Question 1,733 of 2,152
BGP TroubleshootingmediumMultiple ChoiceObjective-mapped

Quick Answer

The correct interpretation is that neighbor 10.1.1.2 is withdrawing the prefix 192.168.3.0/24 while advertising 192.168.1.0/24 and 192.168.2.0/24. This is confirmed by the third update line, which includes the keyword “unreachable” after the attribute set, signaling that the route is being removed from the BGP table rather than added or updated. In the context of the Cisco CCNP ENARSI 300-410 exam, interpreting debug ip bgp updates output tests your ability to distinguish between route advertisements and withdrawals, a common troubleshooting skill for BGP convergence issues. A frequent trap is misreading the “unreachable” flag as an error or assuming all prefixes in the output are being installed; instead, remember that any prefix listed immediately after the “unreachable” keyword is being withdrawn. A useful memory tip is to think of “unreachable” as “undo” — the neighbor is telling you the route is no longer valid.
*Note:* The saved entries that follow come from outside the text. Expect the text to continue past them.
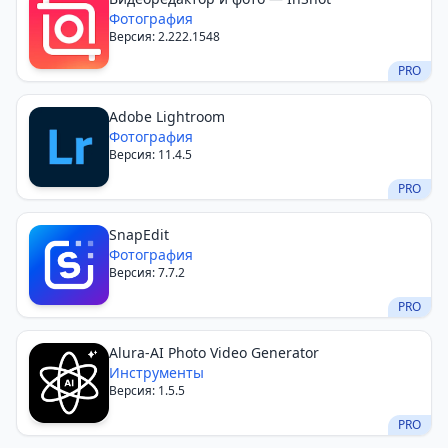
Фотография
Версия: 2.222.1548
PRO
Adobe Lightroom
Фотография
Версия: 11.4.5
PRO
SnapEdit
Фотография
Версия: 7.7.2
PRO
Alura-AI Photo Video Generator
Инструменты
Версия: 1.5.5
PRO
300-410 BGP Troubleshooting Practice Question

This 300-410 practice question tests your understanding of bgp troubleshooting. The scenario asks you to isolate a root cause — eliminate options that address a different problem before choosing. After answering, compare your reasoning against the explanation and wrong-answer breakdown below. Once you have made your selection, read the full explanation to reinforce the concept and understand why each distractor is designed to mislead on exam day.

A network engineer runs the following command to troubleshoot a BGP Troubleshooting issue:

R1# debug ip bgp updates

BGP(0): 10.1.1.2 UPDATE rcvd w/ attr: nexthop 10.1.1.2, origin i, localpref 100, metric 0 BGP(0): 10.1.1.2 rcvd 192.168.1.0/24 BGP(0): 10.1.1.2 rcvd UPDATE w/ attr: nexthop 10.1.1.2, origin i, localpref 100, metric 0 BGP(0): 10.1.1.2 rcvd 192.168.2.0/24 BGP(0): 10.1.1.2 rcvd UPDATE w/ attr: nexthop 10.1.1.2, origin i, localpref 100, metric 0 -- unreachable BGP(0): 10.1.1.2 rcvd 192.168.3.0/24

What does this output indicate?

Question 1mediummultiple choice
Open the full BGP breakdown →

Answer choices

Why each option matters

Answer the question above first, then reveal the full breakdown to understand why each option is right or wrong.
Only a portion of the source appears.